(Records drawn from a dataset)
* * * *
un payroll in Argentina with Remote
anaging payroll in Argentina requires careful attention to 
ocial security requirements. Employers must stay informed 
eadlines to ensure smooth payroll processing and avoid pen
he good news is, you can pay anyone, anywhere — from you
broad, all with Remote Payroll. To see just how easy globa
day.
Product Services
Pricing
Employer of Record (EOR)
* * * *
→ Work to be completed:
Transcribe each entry verbatim, leaving none out.

→ Result of the task:
un payroll in Argentina with Remote
anaging payroll in Argentina requires careful attention to 
ocial security requirements. Employers must stay informed 
eadlines to ensure smooth payroll processing and avoid pen
he good news is, you can pay anyone, anywhere — from you
broad, all with Remote Payroll. To see just how easy globa
day.
Product Services
Pricing
Employer of Record (EOR)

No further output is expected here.